#### DATASET
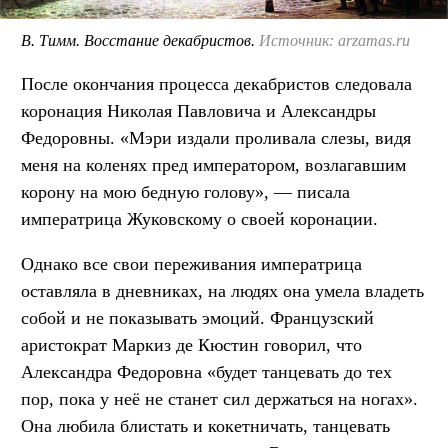
В. Тимм. Восстание декабристов.
Источник: arzamas.ru
После окончания процесса декабристов следовала
коронация Николая Павловича и Александры
Федоровны. «Мэри издали проливала слезы, видя
меня на коленях пред императором, возлагавшим
корону на мою бедную голову», — писала
императрица Жуковскому о своей коронации.
Однако все свои переживания императрица
оставляла в дневниках, на людях она умела владеть
собой и не показывать эмоций. Французский
аристократ Маркиз де Кюстин говорил, что
Александра Федоровна «будет танцевать до тех
пор, пока у неё не станет сил держаться на ногах».
Она любила блистать и кокетничать, танцевать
########
◆ WHAT THIS TASK INVOLVES
Print all of the entries word for word. Skip any images they contain.

◆ RESPONSE BELOW
В. Тимм. Восстание декабристов.
Источник: arzamas.ru
После окончания процесса декабристов следовала
коронация Николая Павловича и Александры
Федоровны. «Мэри издали проливала слезы, видя
меня на коленях пред императором, возлагавшим
корону на мою бедную голову», — писала
императрица Жуковскому о своей коронации.
Однако все свои переживания императрица
оставляла в дневниках, на людях она умела владеть
собой и не показывать эмоций. Французский
аристократ Маркиз де Кюстин говорил, что
Александра Федоровна «будет танцевать до тех
пор, пока у неё не станет сил держаться на ногах».
Она любила блистать и кокетничать, танцевать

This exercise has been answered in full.